I spent many hours trying to write games in gw-basic but quickly realised that
the performance was atrocious, to say the least. Eventually I stumbled across
a magazine that had a two-page article about debug.exe and it was my gateway
to a whole new hidden world. I went on to learn 8086 assembly with debug.exe
by trial and error and from stepping through other programs. Eventually I
figured out I could write little 8086 assembly routines in debug.exe myself,
take the sequence of bytes that made up that routine, declare them as a DATA
statement in a BASIC program and then just make call that DATA line to run the
machine code directly [2]. It wasn't until many months later I finally managed
to get my hands on some compilers and assemblers (Borland Turbo Pascal and
Turbo Assembler being my favourites back then) which of course made my life a
whole lot easier! I continued to use debug.exe for many years though,
primarily for reverse engineering.

I've just managed to dig up an obfuscated "Hello World" batch file I wrote
many years ago that makes use of debug.exe, see [3] below (If you actually
want to run it you'll probably need an MS-DOS emulator [4][5] or an older
version of Windows that still has debug.exe).

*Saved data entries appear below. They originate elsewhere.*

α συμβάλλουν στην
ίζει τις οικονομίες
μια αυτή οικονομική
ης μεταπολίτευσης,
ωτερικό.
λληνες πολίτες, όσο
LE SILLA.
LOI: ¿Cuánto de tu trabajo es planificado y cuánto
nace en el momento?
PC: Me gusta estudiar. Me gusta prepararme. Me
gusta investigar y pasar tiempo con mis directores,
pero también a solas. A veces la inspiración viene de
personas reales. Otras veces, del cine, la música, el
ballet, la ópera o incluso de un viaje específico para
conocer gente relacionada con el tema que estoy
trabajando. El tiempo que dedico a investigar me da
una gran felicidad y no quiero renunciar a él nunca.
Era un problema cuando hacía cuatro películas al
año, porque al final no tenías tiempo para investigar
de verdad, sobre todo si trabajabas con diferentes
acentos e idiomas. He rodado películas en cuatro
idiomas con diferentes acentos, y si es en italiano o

[1] [http://en.wikipedia.org/wiki/GW-BASIC](http://en.wikipedia.org/wiki/GW-
BASIC)

[2]
[http://www.antonis.de/qbebooks/gwbasman/appendix%20d.html](http://www.antonis.de/qbebooks/gwbasman/appendix%20d.html)

[3]
[http://www.redyeti.net/extra/hello.bat](http://www.redyeti.net/extra/hello.bat)

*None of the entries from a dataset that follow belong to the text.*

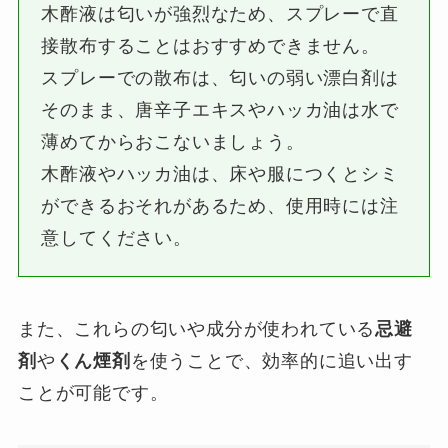
木酢液は匂いが強烈なため、スプレーで直
接散布することはおすすめできません。
スプレーでの散布は、匂いの弱い漂白剤は
そのまま、唐辛子エキスやハッカ油は水で
薄めてからおこないましょう。
木酢液やハッカ油は、床や服につくとシミ
ができるおそれがあるため、使用時には注
意してください。
また、これらの匂いや成分が使われている
忌避
剤
や
くん煙剤
を使うことで、効率的に追い出す
ことが可能です。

[4] [https://jamesfriend.com.au/pce-js/ibmpc-
games/](https://jamesfriend.com.au/pce-js/ibmpc-games/)

[5] [http://www.dosbox.com/](http://www.dosbox.com/)

------
whoopdedo
One of the more useful things that was done with debug.exe was a binary-to-
ascii converter for sending files in email or usenet and the recipient didn't
need any extra tools. I think the program was called "xxdebug" after xxencode
which was a descendent of uudecode. But Google doesn't help, so either my
memory is wrong or the internet has forgotten.

I'm positive I have it on an archived disk somewhere. If I were inclined to
resurrect it.

------
Zardoz84
Another relic of old times is the font installer embed on Windows. Since
Windows 3.1 to Windows XP has the exact same program! You can check that it's
keeps using the old GUI to navigate across the filsesystem, not showing the
"Destop" false root.

On Windows Vista and forward was replaced by something more modern.

------
chrisbennet
The smallest program I ever wrote, I wrote using debug.exe. It was 7 bytes
long. I think it reset the graphics card. This was around 1991.